Das Wetter in Nordrhein-Westfalen: Sonniger Freitag mit bis zu 23 Grad

Der Freitag präsentiert sich in Nordrhein-Westfalen von seiner freundlichen Seite: Bei einer Tiefsttemperatur von 10 Grad und einem Tageshöchstwert von 23 Grad dominiert ein stabiles Hochdruckwetter mit einem Luftdruck von 1026 hPa das Geschehen. Regen ist praktisch ausgeschlossen — die Niederschlagswahrscheinlichkeit liegt bei maximal 5 Prozent, und die Messstationen verzeichnen 0 mm Regen. Die Bewölkung beträgt im Tagesmittel nur 39 Prozent, sodass die Sonne beachtliche 10,6 Stunden scheint. Der Wind weht mit Geschwindigkeiten bis 19 km/h und kann in Böen auf 35 km/h anziehen. Die relative Luftfeuchte liegt im Tagesmittel bei 75 Prozent — für Anfang Juli ein angenehm moderater Wert, der zusammen mit dem Taupunkt von 9,5 Grad auf trockene, gut erträgliche Luft hinweist.

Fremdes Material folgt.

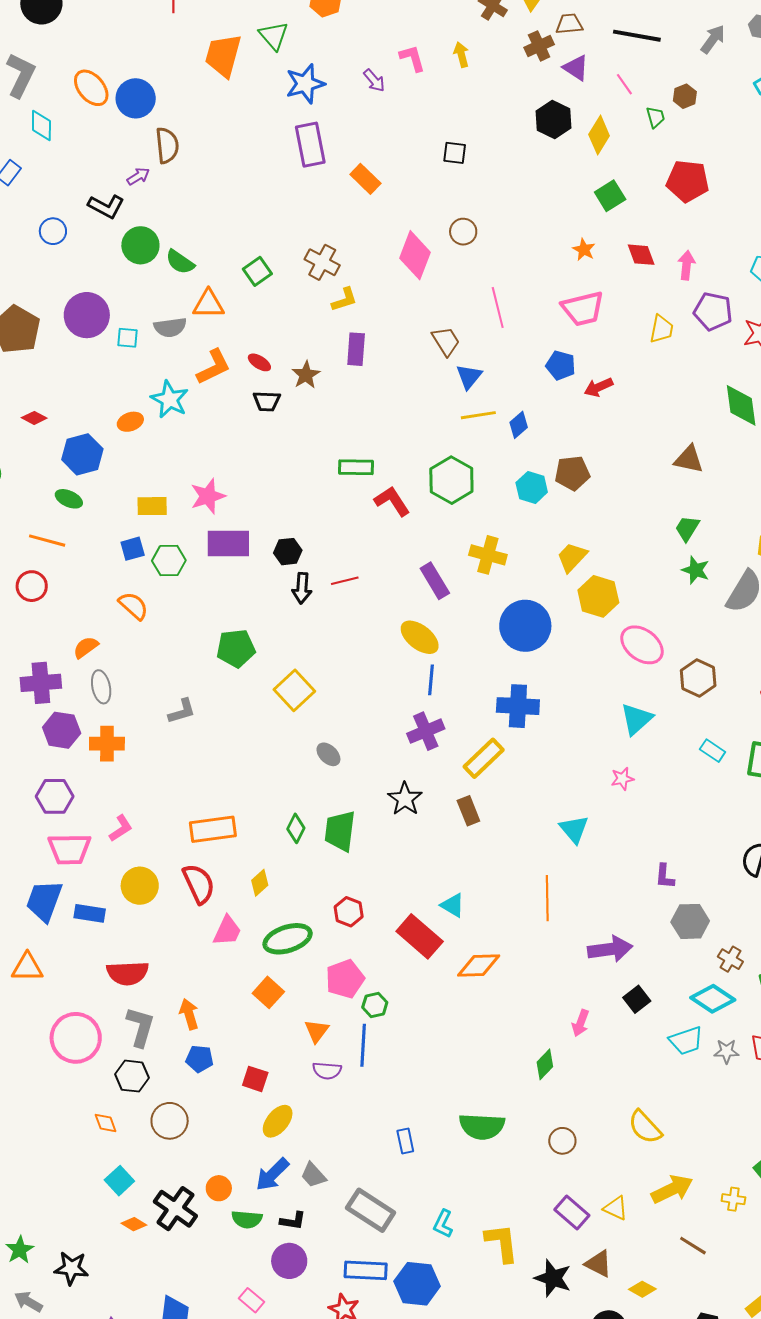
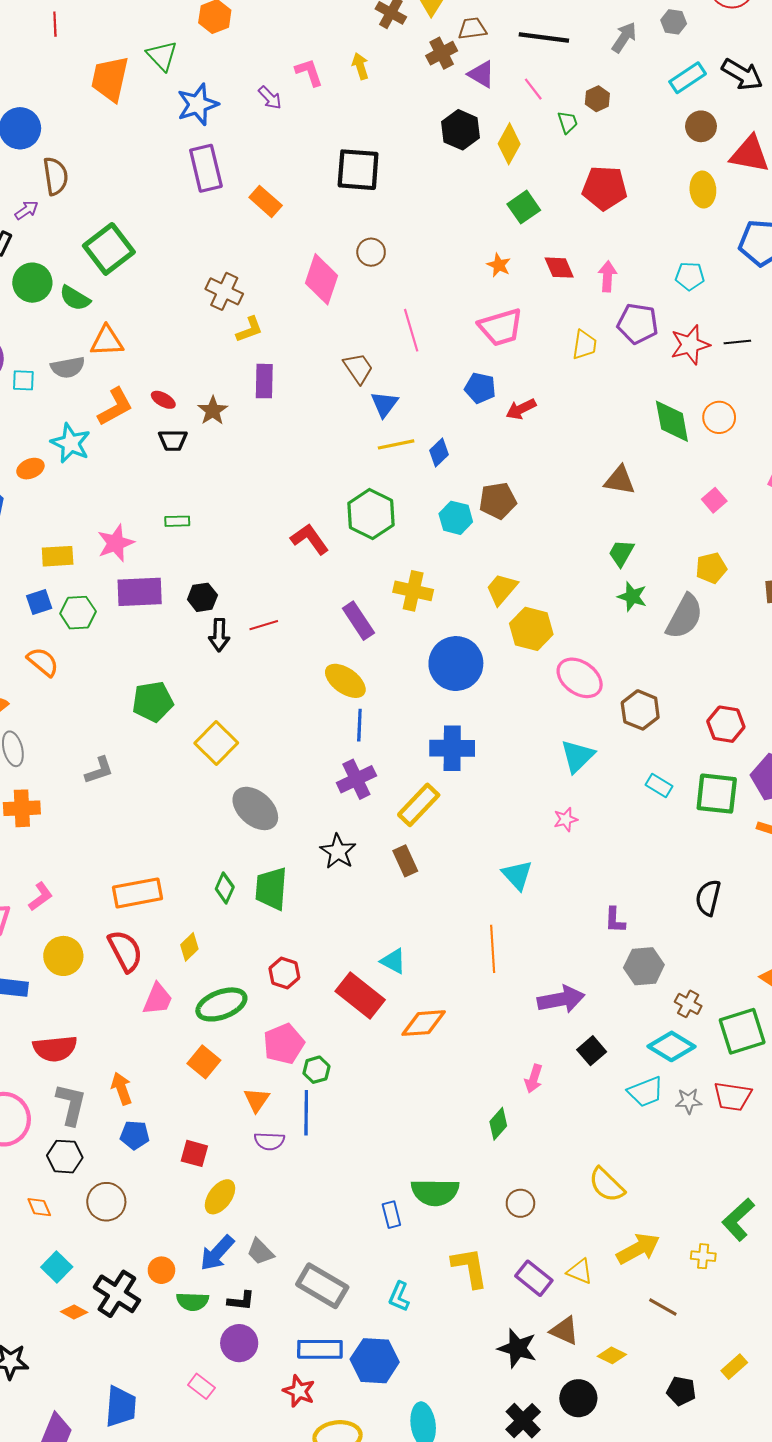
black square: (455, 153) -> (358, 170), size x1.8
green square: (257, 271) -> (109, 249), moved, size x1.6
green rectangle: (356, 467) -> (177, 521), moved, size x0.7
gray ellipse: (328, 754) -> (255, 808), size x1.8
blue rectangle: (405, 1141) -> (391, 1215), moved
yellow L-shape: (502, 1243) -> (470, 1268), moved

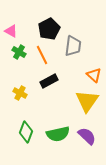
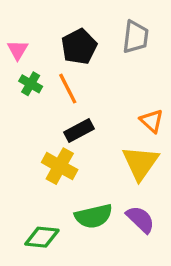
pink triangle: (11, 31) -> (18, 50), turned 32
gray trapezoid: (73, 46) -> (136, 37), moved
yellow cross: (20, 93) -> (60, 166), moved, size x1.5
green diamond: (26, 132) -> (42, 237), moved, turned 75

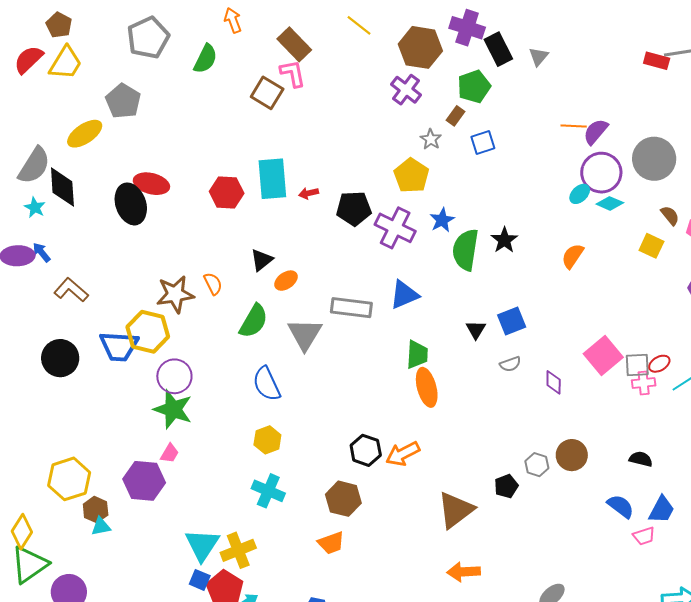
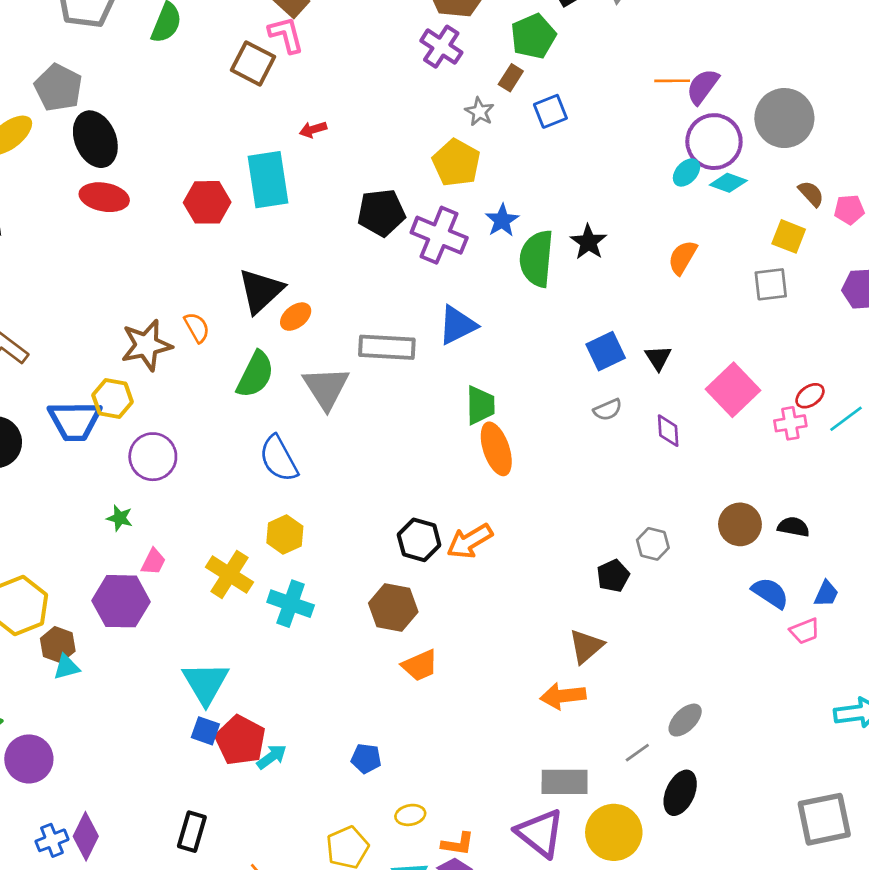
red arrow: (309, 193) -> (313, 129), moved
black ellipse: (131, 204) -> (95, 139), moved
black triangle: (262, 260) -> (261, 291), size x1.5
black triangle: (476, 330) -> (658, 358), moved
yellow hexagon: (148, 332) -> (113, 399), size x0.7
gray square: (637, 365) -> (771, 284), moved
green star: (173, 409) -> (120, 518), moved, size x0.5
brown circle: (572, 455) -> (740, 524), moved
brown triangle: (456, 510) -> (586, 646), moved, size x0.7
blue trapezoid: (662, 510) -> (826, 594), size x0.7
orange trapezoid: (331, 543) -> (420, 665), moved
yellow cross: (238, 550) -> (229, 575), moved, turned -32

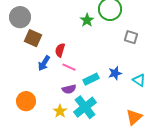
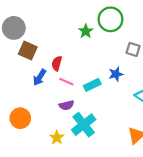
blue star: (115, 73) -> (116, 74), moved
cyan rectangle: (91, 79) -> (92, 85), moved
yellow star: (60, 111) -> (57, 137), moved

Die Sichtweite von durchschnittlich 63 Kilometern unterstreicht die ausgezeichnete Fernsicht, die ein kräftiges Hochdruckgebiet typischerweise mitbringt.

Der Samstag setzt den freundlichen Trend weitgehend fort, zeigt aber erste Zeichen einer leichten Eintrübung. Die Temperaturen klettern sogar noch etwas höher: Der Tiefstwert liegt bei 13 Grad, das Maximum bei 25 Grad — damit wird es der wärmste Tag des Wochenendes. Allerdings nimmt die Bewölkung spürbar zu und erreicht im Mittel 68 Prozent, weshalb die Sonnenscheindauer auf 7,1 Stunden zurückgeht. Die Regenwahrscheinlichkeit bleibt mit maximal 10 Prozent weiterhin vernachlässigbar, Niederschlag fällt keiner. Der Wind frischt gegenüber dem Freitag leicht auf und erreicht bis zu 24 km/h, in Böen sind bis zu 43 km/h möglich. Der Luftdruck hält sich mit 1025 hPa nahezu unverändert stabil, während die Sichtweite auf 56 Kilometer und der leicht gestiegene Taupunkt von 11,3 Grad auf etwas feuchtere Luft hindeuten.

Am Sonntag und Montag zeigt sich ein klarer Trend zur Bewölkung, ohne dass es bislang zu Niederschlag kommt. Der Sonntag bringt mit einer Bewölkung von durchschnittlich 90 Prozent weitgehend bedeckten Himmel, die Sonne schafft es nur noch rund 3,7 Stunden hindurchzuscheinen. Die Temperaturen liegen zwischen 18 und 23 Grad, die Regenwahrscheinlichkeit steigt auf maximal 24 Prozent an — Niederschlag bleibt vorerst aber aus. Der Luftdruck fällt leicht auf 1023 hPa, die Sichtweite geht auf 43 Kilometer zurück, und der Taupunkt von 14,4 Grad signalisiert merklich feuchtere Luft. Der Montag präsentiert sich dann mit einer Bewölkung von 93 Prozent und null Sonnenstunden komplett grau; die Temperaturen stagnieren bei konstant 19 Grad, der Wind flaut auf schwache 7 km/h ab, und der Luftdruck sinkt weiter auf 1021 hPa. Ein Tief nähert sich erkennbar, ohne das Wochenende jedoch noch zu verderben.

Für den Freitag empfiehlt sich klassische Sommerkleidung — bei über zehn Stunden Sonnenschein sollte Sonnencreme nicht fehlen. Am Samstag können die Böen bis 43 km/h kräftig zupacken, weshalb Sonnenschirme und leichte Gartenmöbel besser gesichert werden sollten. Wer das Wochenende für Ausflüge nutzen möchte, sollte den Samstag bevorzugen: Er bietet die höchsten Temperaturen und trotz mehr Wolken noch ausreichend Sonnenstunden. Für Sonntag und Montag empfiehlt sich eine leichte Jacke, da die Bewölkung zunimmt und es trotz milder 19 bis 23 Grad spürbar frischer wirken kann.